**Required action**.
What the answer must contain is every line of the records, exactly, with no pictures.

**Raw data**.
--- START ---
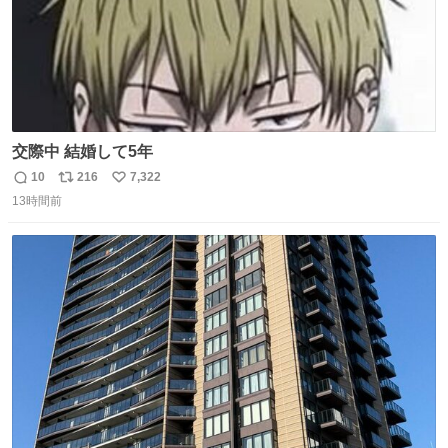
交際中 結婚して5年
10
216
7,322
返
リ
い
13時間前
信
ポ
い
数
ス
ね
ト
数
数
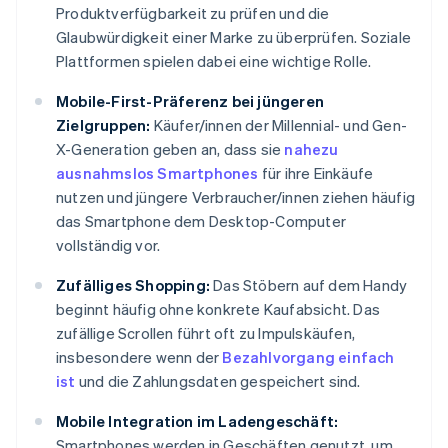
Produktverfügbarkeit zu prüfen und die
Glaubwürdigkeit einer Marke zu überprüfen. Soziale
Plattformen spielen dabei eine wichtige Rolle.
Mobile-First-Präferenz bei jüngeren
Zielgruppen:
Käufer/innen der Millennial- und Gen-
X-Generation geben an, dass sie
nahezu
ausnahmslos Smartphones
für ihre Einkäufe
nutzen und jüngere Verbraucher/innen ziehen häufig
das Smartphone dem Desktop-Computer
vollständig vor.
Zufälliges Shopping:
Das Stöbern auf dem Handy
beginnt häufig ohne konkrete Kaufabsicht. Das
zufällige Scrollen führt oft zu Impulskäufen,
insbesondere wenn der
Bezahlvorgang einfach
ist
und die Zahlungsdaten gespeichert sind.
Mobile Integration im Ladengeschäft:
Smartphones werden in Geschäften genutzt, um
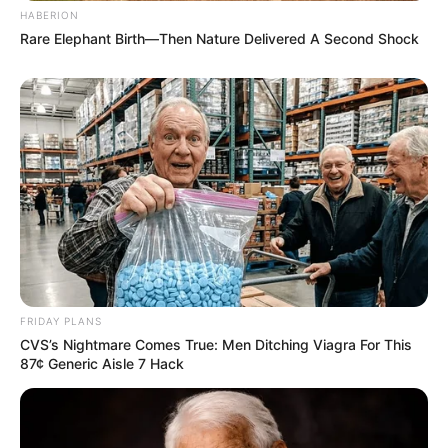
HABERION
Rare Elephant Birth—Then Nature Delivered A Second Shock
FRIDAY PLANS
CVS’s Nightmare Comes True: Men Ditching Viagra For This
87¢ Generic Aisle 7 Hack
--- END ---
**Output**.
交際中 結婚して5年
10
216
7,322
返
リ
い
13時間前
信
ポ
い
数
ス
ね
ト
数
数
Produktverfügbarkeit zu prüfen und die
Glaubwürdigkeit einer Marke zu überprüfen. Soziale
Plattformen spielen dabei eine wichtige Rolle.
Mobile-First-Präferenz bei jüngeren
Zielgruppen:
Käufer/innen der Millennial- und Gen-
X-Generation geben an, dass sie
nahezu
ausnahmslos Smartphones
für ihre Einkäufe
nutzen und jüngere Verbraucher/innen ziehen häufig
das Smartphone dem Desktop-Computer
vollständig vor.
Zufälliges Shopping:
Das Stöbern auf dem Handy
beginnt häufig ohne konkrete Kaufabsicht. Das
zufällige Scrollen führt oft zu Impulskäufen,
insbesondere wenn der
Bezahlvorgang einfach
ist
und die Zahlungsdaten gespeichert sind.
Mobile Integration im Ladengeschäft:
Smartphones werden in Geschäften genutzt, um
HABERION
Rare Elephant Birth—Then Nature Delivered A Second Shock
FRIDAY PLANS
CVS’s Nightmare Comes True: Men Ditching Viagra For This
87¢ Generic Aisle 7 Hack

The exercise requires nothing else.